Batch norm, mini-batch, layer norm

Created	@May 8, 2022
Tags	NN

Mini-batch size

the number of samples passed through the network before the network is updated.

a technique that standardizes the inputs to a layer for each mini-batch.

has the effect of stabilizing the learning process and dramatically reducing the number of the training epochs.

During training, the mean and variance are calculated based on the specific batch while they are calculated based on all the batches during testing phase.

Large batch size results in faster convergence but sometimes it may make the model stuck with local minimum and requires more epochs.

Small batch makes convergence slow but may have better results since more randomness is introduced.

why we need BN?

distribution of each layer's inputs changes during training, as the parameters of the previous layers change.

normalize the inputs of for each individual mini-batch at each layer that they have a mean output activation of zero and standard deviation of one.
- i.e compute the mean and variance of that mini-batch alone, then normalize.

This is analogous to how the inputs to networks are standardized.

How does this help?

Normalizing the inputs helps the network learn.

the output of one layer becomes the input to the next, we can think of any layer in a neural network as the first layer of a smaller subsequent network.

we normalize the output of one layer before applying the activation function, and then feed it into the following layer (sub-network).

Batch = (x-m)/v

Batch Normalization

Batch Normalization is a technique used in deep learning to stabilize and accelerate the training of deep neural networks. It does this by normalizing the inputs to a layer for each mini-batch, which helps to reduce the internal covariate shift problem. Internal covariate shift refers to the change in the distribution of network activations due to the update of weights during training, which can slow down the training process and make it harder to tune hyperparameters.

Definition and Operation:

The process involves normalizing the inputs of each layer so that they have a mean of 0 and a standard deviation of 1. This normalization is followed by a scaling and shifting operation, where two trainable parameters per layer are introduced to scale and shift the normalized values. This allows the network to undo the normalization if it finds it beneficial for learning. The operations can be summarized as follows for a given layer's input $X$:

Compute the mean and variance of $X$ within a mini-batch.

Normalize $X$ using the computed mean and variance.

Scale and shift the normalized $X$ using trainable parameters $γ$ (scale) and $β$ (shift).

The mathematical formula for Batch Normalization is given by:

$\hat{X} = \frac{X - \mu_B}{\sqrt{\sigma_B^2 + \epsilon}}$

$Y = γ\hat{X} + β$

where $\mu_B$ and $\sigma_B^2$ are the mean and variance of the batch, respectively, $\epsilon$ is a small constant added for numerical stability, and $Y$ is the output.

Pros:

Improved Training Speed: It allows the use of higher learning rates and reduces the importance of initialization.

Regularization Effect: Batch normalization adds a slight noise to each hidden layer’s activations, which can act as a form of regularization, reducing overfitting in some cases.

Cons:

Dependency on Mini-Batch Size: Its effectiveness can degrade with smaller batch sizes, as the estimates of the mean and variance become less accurate.

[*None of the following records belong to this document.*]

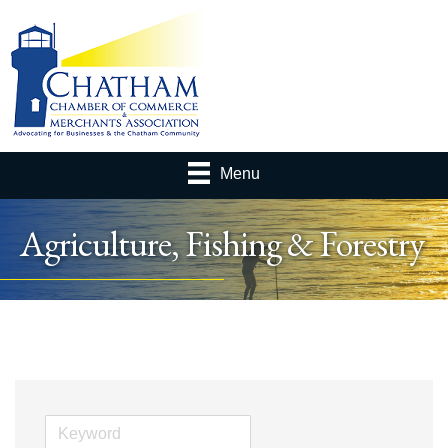
Menu
Agriculture, Fishing & Forestry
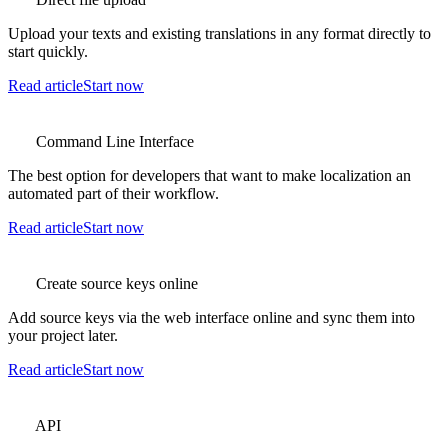
Upload your texts and existing translations in any format directly to
start quickly.
Read article
Start now
Command Line Interface
The best option for developers that want to make localization an
automated part of their workflow.
Read article
Start now
Create source keys online
Add source keys via the web interface online and sync them into
your project later.
Read article
Start now
API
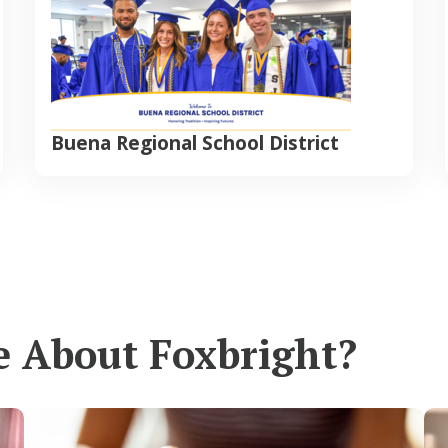
Buena Regional School District
e About Foxbright?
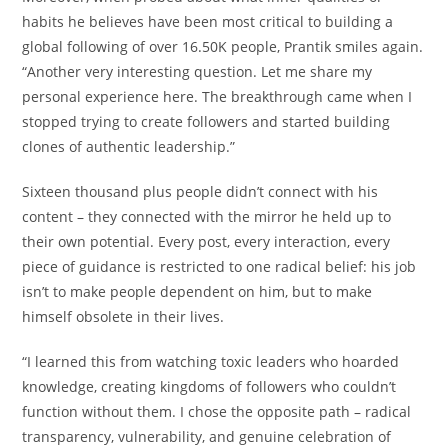
habits he believes have been most critical to building a
global following of over 16.50K people, Prantik smiles again.
“Another very interesting question. Let me share my
personal experience here. The breakthrough came when I
stopped trying to create followers and started building
clones of authentic leadership.”
Sixteen thousand plus people didn’t connect with his
content – they connected with the mirror he held up to
their own potential. Every post, every interaction, every
piece of guidance is restricted to one radical belief: his job
isn’t to make people dependent on him, but to make
himself obsolete in their lives.
“I learned this from watching toxic leaders who hoarded
knowledge, creating kingdoms of followers who couldn’t
function without them. I chose the opposite path – radical
transparency, vulnerability, and genuine celebration of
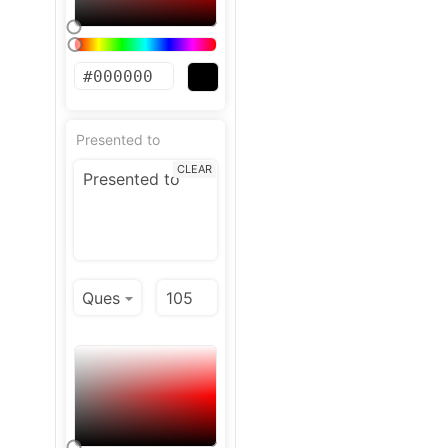
Presented to
CLEAR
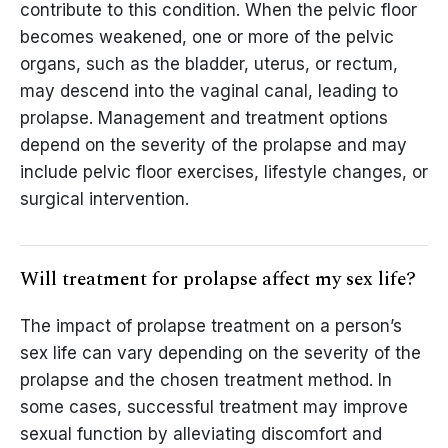
contribute to this condition. When the pelvic floor
becomes weakened, one or more of the pelvic
organs, such as the bladder, uterus, or rectum,
may descend into the vaginal canal, leading to
prolapse. Management and treatment options
depend on the severity of the prolapse and may
include pelvic floor exercises, lifestyle changes, or
surgical intervention.
Will treatment for prolapse affect my sex life?
The impact of prolapse treatment on a person’s
sex life can vary depending on the severity of the
prolapse and the chosen treatment method. In
some cases, successful treatment may improve
sexual function by alleviating discomfort and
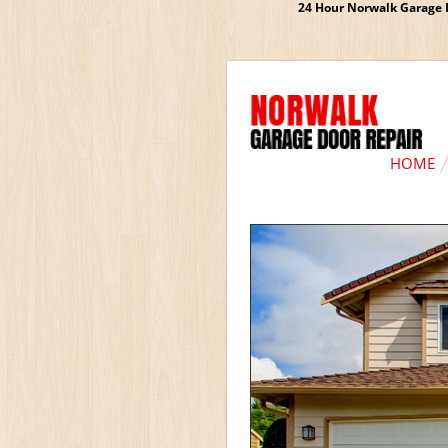
24 Hour Norwalk Garage D
HOME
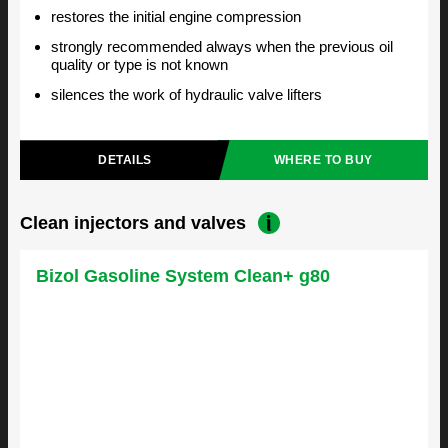
restores the initial engine compression
strongly recommended always when the previous oil
quality or type is not known
silences the work of hydraulic valve lifters
DETAILS
WHERE TO BUY
Clean injectors and valves
Bizol Gasoline System Clean+ g80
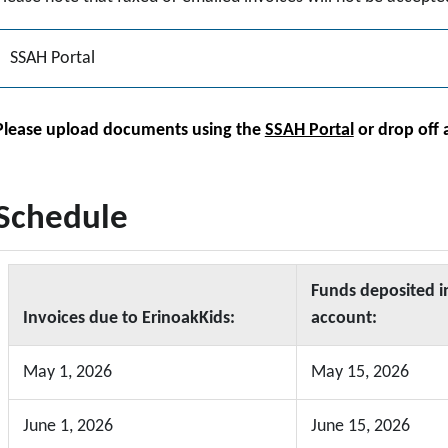
SSAH Portal
Please upload documents using the
SSAH Portal
or
drop off 
Schedule
Funds deposited i
Invoices due to ErinoakKids:
account:
May 1, 2026
May 15, 2026
June 1, 2026
June 15, 2026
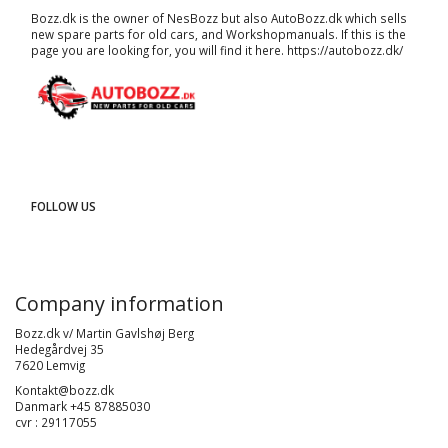
Bozz.dk is the owner of NesBozz but also AutoBozz.dk which sells
new spare parts for old cars, and
Workshopmanuals
. If this is the
page you are looking for, you will find it here.
https://autobozz.dk/
FOLLOW US
Company information
Bozz.dk v/ Martin Gavlshøj Berg
Hedegårdvej 35
7620 Lemvig
Kontakt@bozz.dk
Danmark +45 87885030
cvr : 29117055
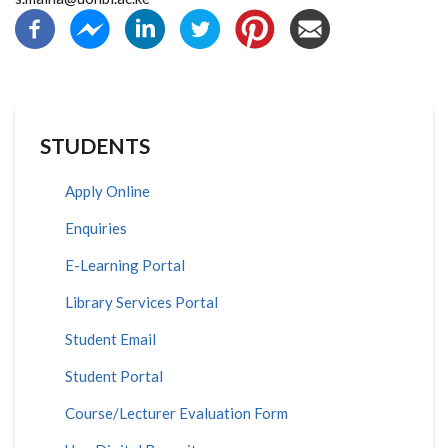
STUDENTS
Apply Online
Enquiries
E-Learning Portal
Library Services Portal
Student Email
Student Portal
Course/Lecturer Evaluation Form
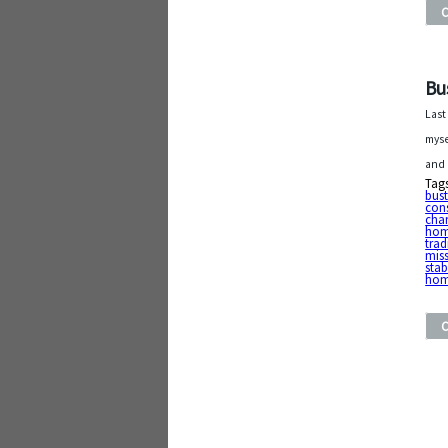
Bu
Last
myse
and 
Tag
bust
con
cha
ho
trad
mis
stab
ho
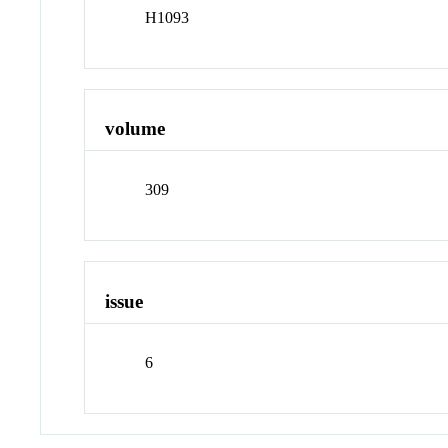
H1093
volume
309
issue
6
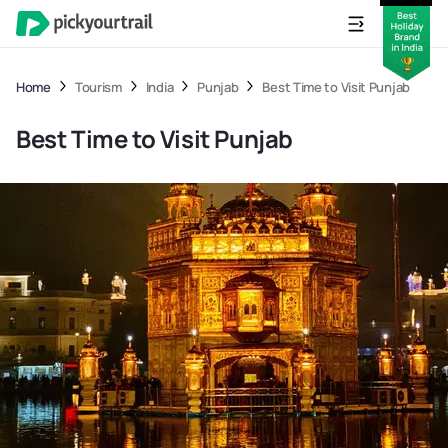
Home
Tourism
India
Punjab
Best Time to Visit Punjab
Best Time to Visit Punjab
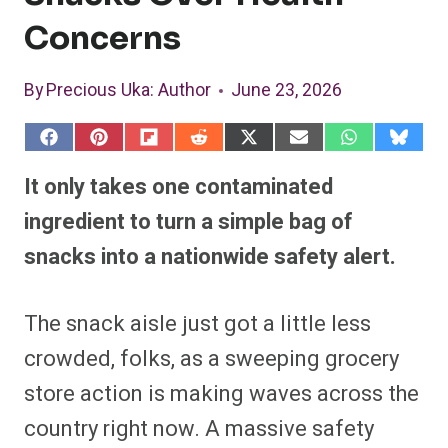
Concerns
By
Precious Uka
: Author
June 23, 2026
S
S
S
S
S
S
S
S
h
h
h
h
h
h
h
h
a
a
a
a
a
a
a
a
It only takes one contaminated
r
r
r
r
r
r
r
r
e
e
e
e
e
e
e
e
ingredient to turn a simple bag of
o
o
o
o
o
o
o
o
n
n
n
n
n
n
n
n
snacks into a nationwide safety alert.
F
P
F
R
X
E
W
B
a
i
l
e
(
m
h
l
c
n
i
d
T
a
a
u
e
t
p
d
w
i
t
e
The snack aisle just got a little less
b
e
i
i
i
l
s
s
o
r
t
t
t
A
k
o
e
t
p
y
crowded, folks, as a sweeping grocery
k
s
e
p
t
r
store action is making waves across the
)
country right now. A massive safety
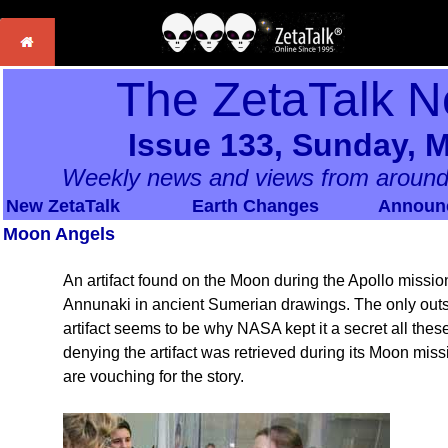
The ZetaTalk N
Issue 133, Sunday, M
Weekly news and views from around
New ZetaTalk
Earth Changes
Announ
Moon Angels
An artifact found on the Moon during the Apollo missions
Annunaki in ancient Sumerian drawings. The only outs
artifact seems to be why NASA kept it a secret all these 
denying the artifact was retrieved during its Moon mi
are vouching for the story.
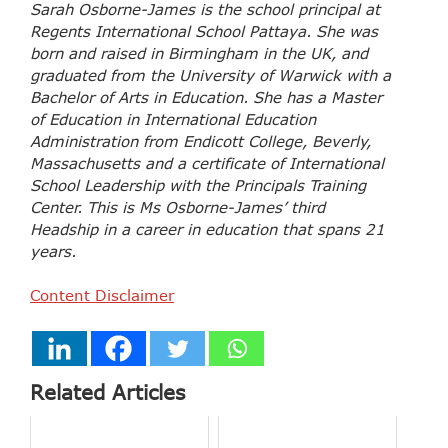
Sarah Osborne-James is the school principal at
Regents International School Pattaya. She was
born and raised in Birmingham in the UK, and
graduated from the University of Warwick with a
Bachelor of Arts in Education. She has a Master
of Education in International Education
Administration from Endicott College, Beverly,
Massachusetts and a certificate of International
School Leadership with the Principals Training
Center. This is Ms Osborne-James’ third
Headship in a career in education that spans 21
years.
Content Disclaimer
Related Articles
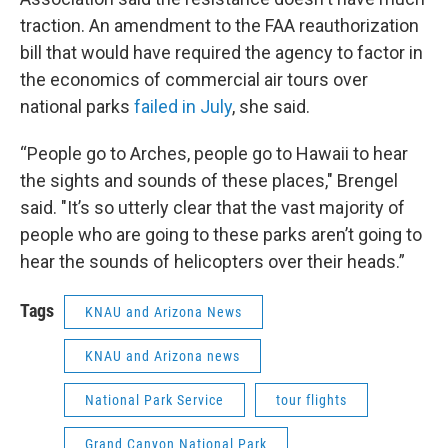
traction. An amendment to the FAA reauthorization
bill that would have required the agency to factor in
the economics of commercial air tours over
national parks
failed in July
, she said.
“People go to Arches, people go to Hawaii to hear
the sights and sounds of these places," Brengel
said. "It’s so utterly clear that the vast majority of
people who are going to these parks aren’t going to
hear the sounds of helicopters over their heads.”
Tags
KNAU and Arizona News
KNAU and Arizona news
National Park Service
tour flights
Grand Canyon National Park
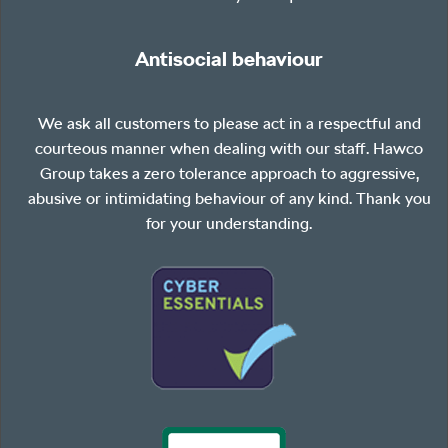
Antisocial behaviour
We ask all customers to please act in a respectful and
courteous manner when dealing with our staff. Hawco
Group takes a zero tolerance approach to aggressive,
abusive or intimidating behaviour of any kind. Thank you
for your understanding.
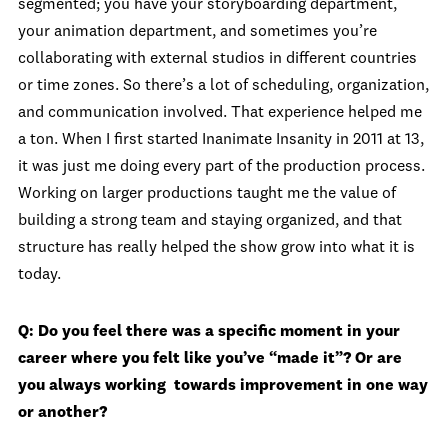
segmented; you have your storyboarding department,
your animation department, and sometimes you’re
collaborating with external studios in different countries
or time zones. So there’s a lot of scheduling, organization,
and communication involved. That experience helped me
a ton. When I first started Inanimate Insanity in 2011 at 13,
it was just me doing every part of the production process.
Working on larger productions taught me the value of
building a strong team and staying organized, and that
structure has really helped the show grow into what it is
today.
Q:
Do you feel there was a specific moment in your
career where you felt like you’ve “made it”? Or are
you always working towards improvement in one way
or another?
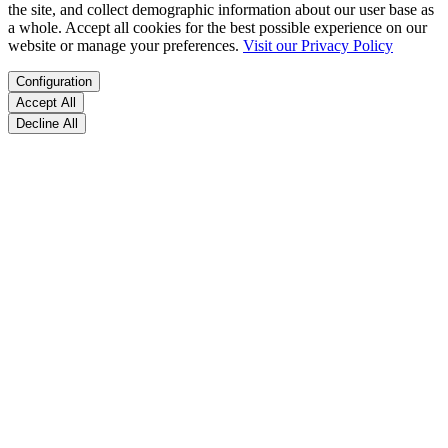
the site, and collect demographic information about our user base as
a whole. Accept all cookies for the best possible experience on our
website or manage your preferences.
Visit our Privacy Policy
Configuration
Accept All
Decline All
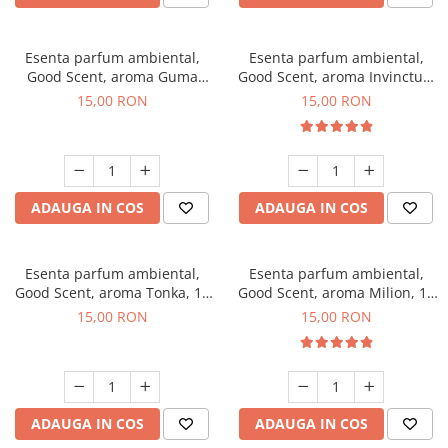
Esenta parfum ambiental,
Esenta parfum ambiental,
Good Scent, aroma Guma
Good Scent, aroma Invinctus,
Turbo, 10 g
10 g
15,00 RON
15,00 RON
ADAUGA IN COS
ADAUGA IN COS
Esenta parfum ambiental,
Esenta parfum ambiental,
Good Scent, aroma Tonka, 10
Good Scent, aroma Milion, 10
g
g
15,00 RON
15,00 RON
ADAUGA IN COS
ADAUGA IN COS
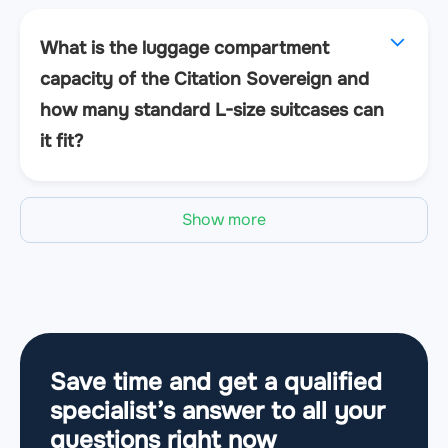
What is the luggage compartment
capacity of the Citation Sovereign and
how many standard L-size suitcases can
it fit?
Show more
Save time and get a qualified
specialist’s answer to all your
questions
right now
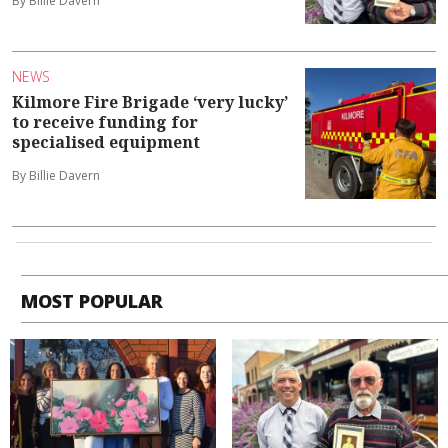
By Billie Davern
NEWS
Kilmore Fire Brigade ‘very lucky’
to receive funding for
specialised equipment
By Billie Davern
MOST POPULAR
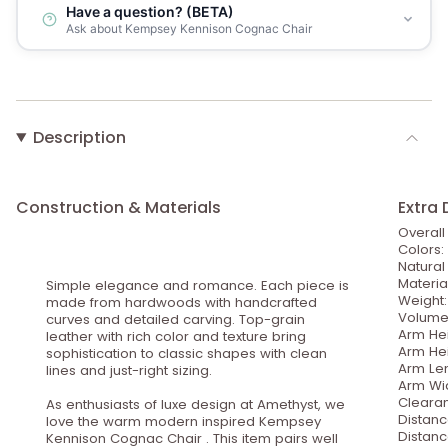
Have a question? (BETA)
Ask about Kempsey Kennison Cognac Chair
Description
Construction & Materials
Extra 
Overall
Colors:
Natura
Materia
Simple elegance and romance. Each piece is
Weight:
made from hardwoods with handcrafted
Volume: 
curves and detailed carving. Top-grain
Arm Hei
leather with rich color and texture bring
Arm Hei
sophistication to classic shapes with clean
Arm Len
lines and just-right sizing.
Arm Wid
Clearan
As enthusiasts of luxe design at Amethyst, we
Distanc
love the warm modern inspired Kempsey
Distanc
Kennison Cognac Chair . This item pairs well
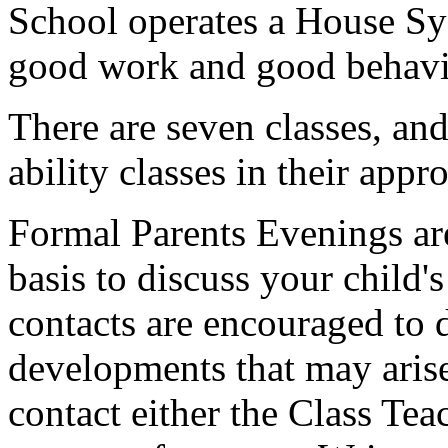
School operates a House Sy
good work and good behavi
There are seven classes, and
ability classes in their appr
Formal Parents Evenings ar
basis to discuss your child's
contacts are encouraged to 
developments that may arise.
contact either the Class Te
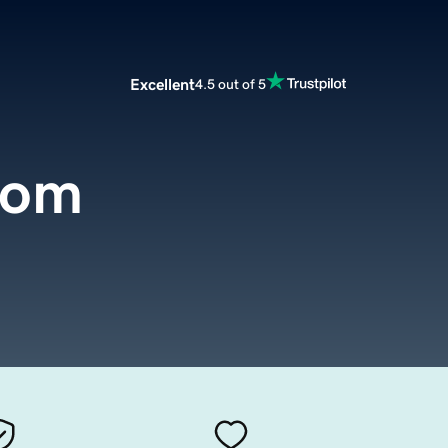
Excellent
4.5 out of 5
com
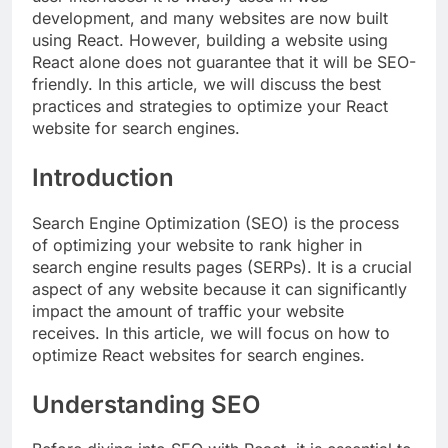
development, and many websites are now built
using React. However, building a website using
React alone does not guarantee that it will be SEO-
friendly. In this article, we will discuss the best
practices and strategies to optimize your React
website for search engines.
Introduction
Search Engine Optimization (SEO) is the process
of optimizing your website to rank higher in
search engine results pages (SERPs). It is a crucial
aspect of any website because it can significantly
impact the amount of traffic your website
receives. In this article, we will focus on how to
optimize React websites for search engines.
Understanding SEO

Computational Overhead: It introduces additional computations and parameters to the model, which can slightly increase the complexity and runtime.

Mini-Batch

A mini-batch is a subset of the training dataset used to train a model in iterations. Instead of training the model on the entire dataset at once (batch gradient descent) or on a single sample at a time (stochastic gradient descent), mini-batch gradient descent splits the training dataset into small batches and updates the model's weights based on the gradient of the loss with respect to each mini-batch.

Key Points:

Balance Between Efficiency and Convergence: Mini-batches offer a balance between the computational efficiency of batch gradient descent and the convergence speed of stochastic gradient descent.

GPU Utilization: Mini-batches are particularly well-suited for training on GPUs, as parallel processing can be leveraged to efficiently handle multiple training examples at once.

Hyperparameter: The size of the mini-batch is a critical hyperparameter that can affect the model's training dynamics and performance. Typical sizes range from 16 to 512, depending on the available memory and the specific problem.

Implementing Batch Normalization and Using Mini-Batches in Python

Here's a simplified example of how you might configure a neural network layer with batch normalization in TensorFlow/Keras:

from tensorflow.keras.models import Sequential
from tensorflow.keras.layers import Dense, BatchNormalization

model = Sequential([
    Dense(64, input_shape=(784,)),
    BatchNormalization(),
    Dense(10, activation='softmax')
])

This example demonstrates adding a Batch Normalization layer immediately after a Dense layer in a Keras model. During training, data would be fed to the model in mini-batches, automatically leveraging the benefits of both batch normalization and mini-batch gradient descent.

Batch normalization and mini-batches together play a crucial role in modern deep learning by improving training stability, efficiency, and model performance.